Cullen in fine fettle as Dublin ready to get down to business
On the opening day of the league season last year, the 27-year-old injured his back in Killarney and it was mid-June before he was free of pain and a serious option for his manager who extolled his skipper’s virtues yesterday.
“He was very consistent in the half-forward line and in some of our bigger league games this year he has done a huge job,” said Pat Gilroy.
“He seems to be very comfortable with the captaincy. He’s very good around guys and shows leadership.”
Gilroy went as far as to say it was Cullen’s loss to injury, rather than Bernard Brogan, which was the biggest contributory factor in his team letting an eight-point lead slip against Cork in the league final in April and this week’s side shows three changes in personnel from that starting selection.
Full-back Rory O’Carroll has been recalled after missing the full league campaign due to teaching commitments in France, James McCarthy will make his championship bow at wing-back and Alan Brogan is named at 13 while Denis Bastick, Paul Brogan and Tomás Quinn lose out.
Six weeks will have passed since that traumatic league decider by the time the Dubs recommence battle in Croke Park in the Leinster quarter-final and, in that light, the weekend’s performance will be scrutinised with a forensic attention to detail.
“We’ve gone through it in minute detail so we certainly picked out a lot of things where we contributed to our own downfall,” said Gilroy of that loss in late April.
“We can’t exclude ourselves from that, the management on the sideline.”
Among his mistakes, he believes, was his decision to send younger, less mature players into the cauldron but, as he said, lessons have been learned.
For a start, the players were released to their clubs for two weeks and returned to the county scene fresh for the campaign to come and Gilroy has so far failed to detect any of the dip in standards at training sessions which he noted 12 months ago.
It seems an age ago now, but those warning signs were accurate as Dublin’s provincial campaign in 2010 began with an almighty scare against Wexford and ended with the side’s new defensive template cracking spectacularly in a five-goal disaster against Meath.
“The team has more confidence going in to play the game we’re playing,” said Gilroy.

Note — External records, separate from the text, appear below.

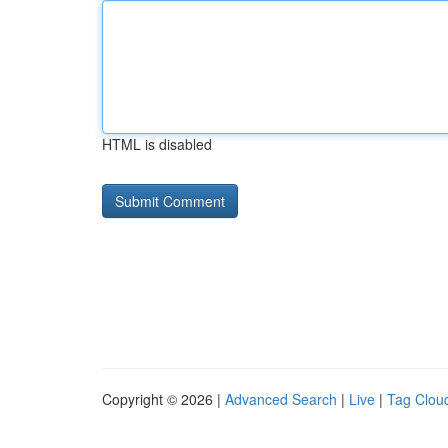
HTML is disabled
Copyright © 2026 |
Advanced Search
|
Live
|
Tag Clou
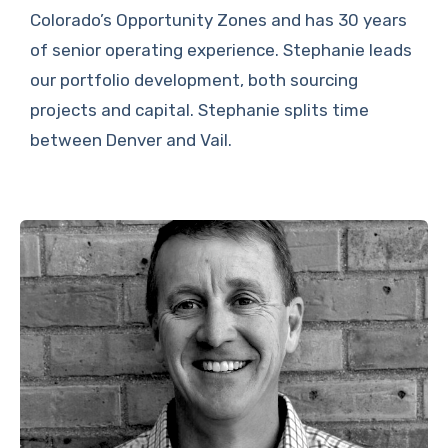
Colorado’s Opportunity Zones and has 30 years
of senior operating experience. Stephanie leads
our portfolio development, both sourcing
projects and capital. Stephanie splits time
between Denver and Vail.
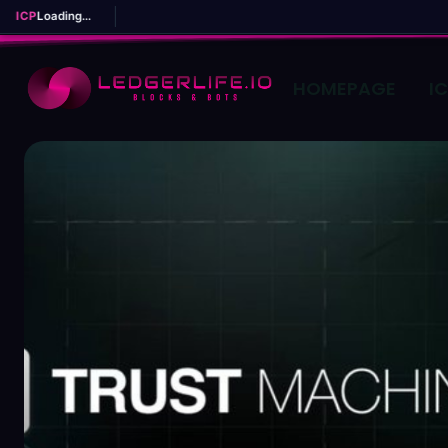
ICP
Loading...
HOMEPAGE
I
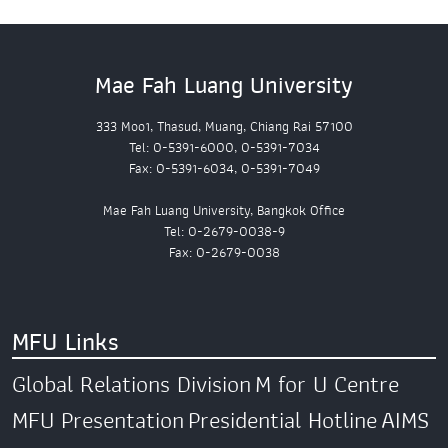
Mae Fah Luang University
333 Moo1, Thasud, Muang, Chiang Rai 57100
Tel: 0-5391-6000, 0-5391-7034
Fax: 0-5391-6034, 0-5391-7049
Mae Fah Luang University, Bangkok Office
Tel: 0-2679-0038-9
Fax: 0-2679-0038
MFU Links
Global Relations Division
M for U Centre
MFU Presentation
Presidential Hotline
AIMS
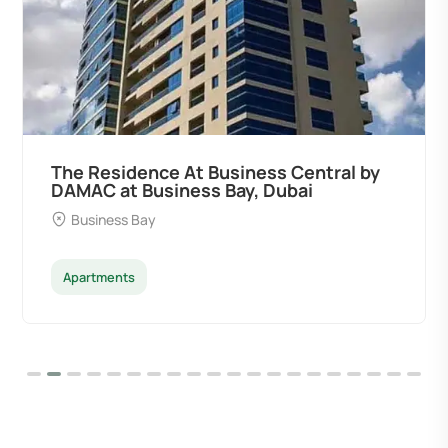
The Residence At Business Central by
DAMAC at Business Bay, Dubai
Business Bay
Apartments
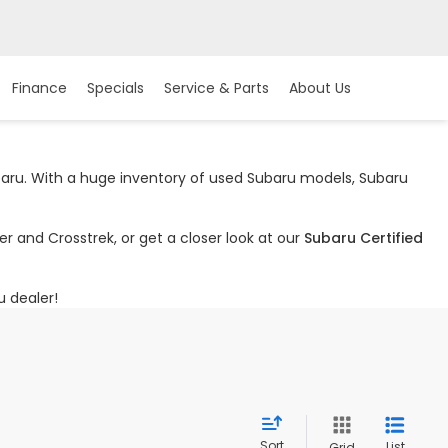
Finance
Specials
Service & Parts
About Us
ubaru. With a huge inventory of used Subaru models, Subaru
r and Crosstrek, or get a closer look at our
Subaru Certified
u dealer!
Sort
List
Grid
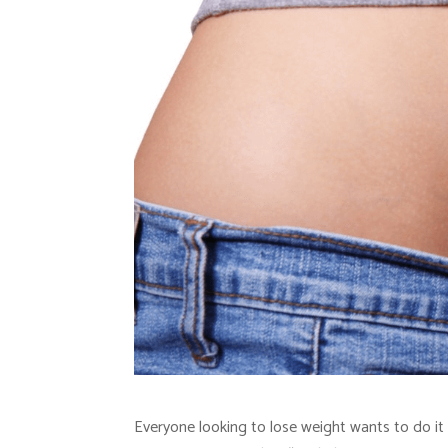
Everyone looking to lose weight wants to do it 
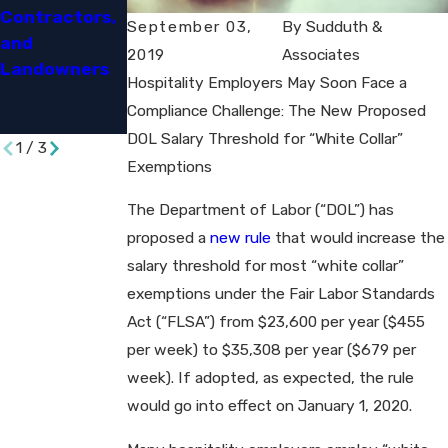
Contractors,
An
Benefits to
September 03,
By
Sudduth &
and
Opportunity
Settle Eeoc
2019
Associates
Landowners​
and a
Disability
Hospitality Employers May Soon Face a
Challenge​
Discriminatio
Compliance Challenge: The New Proposed
n Suit​
DOL Salary Threshold for “White Collar”
1
/
3
Exemptions
The Department of Labor (“DOL”) has
proposed a
new rule
that would increase the
salary threshold for most “white collar”
exemptions under the Fair Labor Standards
Act (“FLSA”) from $23,600 per year ($455
per week) to $35,308 per year ($679 per
week). If adopted, as expected, the rule
would go into effect on January 1, 2020.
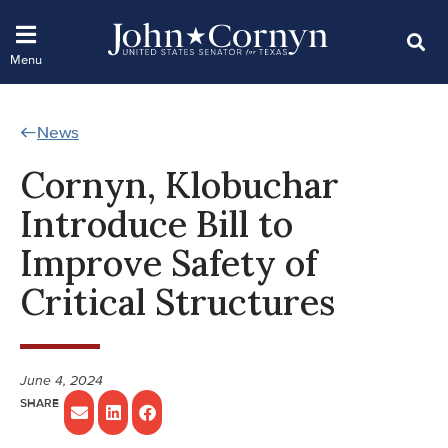
News
Cornyn, Klobuchar
Introduce Bill to
Improve Safety of
Critical Structures
June 4, 2024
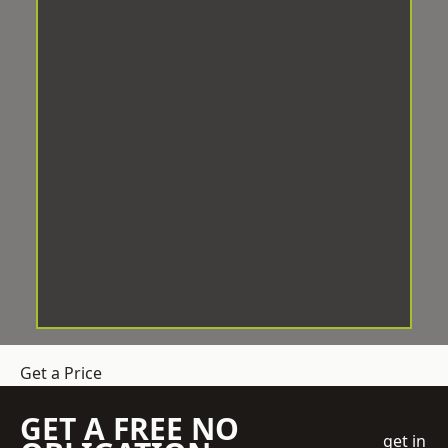
Get a Price
GET A FREE NO
get in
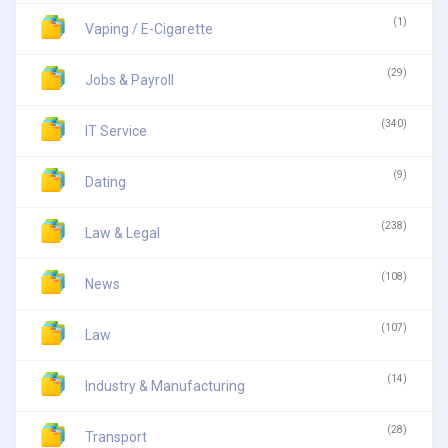
(1)
Vaping / E-Cigarette
(29)
Jobs & Payroll
(340)
IT Service
(9)
Dating
(238)
Law & Legal
(108)
News
(107)
Law
(14)
Industry & Manufacturing
(28)
Transport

“We haven’t had these sort of completely dreadful performances this year. We might have had them for small patches of games all right but we haven’t gone through a whole game where we really didn’t perform. We’ve been more consistent this year and hopefully we’ll bring that to the game on Sunday as well.”
That loss to Cork may hang around their necks like some sort of weighty albatross but, take that one crazy endgame away, and there is nothing that suggests anything other than a long and profitable road ahead for this Dublin squad.
It isn’t so much the names in the starting 15 that stand out. Those on the outside looking in include Tomás Quinn, Bastick, Eoghan O’Gara, Paul Brogan, David Henry and Declan Lally. Add to that Paul Griffin, Eamon Fennell, Ross McConnell and Cian O’Sullivan, who are all in various states of disrepair, and it is difficult to see how Laois will not be contemplating life in the qualifiers come Monday morning.
Not that anyone in the Dublin camp will say as much. “We haven’t even had our first day out,” said Cullen. “Laois have the advantage of playing against Longford. They got that jittery first day performance out of their system so we are really expecting them to hit the ground running. Croke Park against us has usually brought the best out of them so we are expecting nothing less on Sunday.”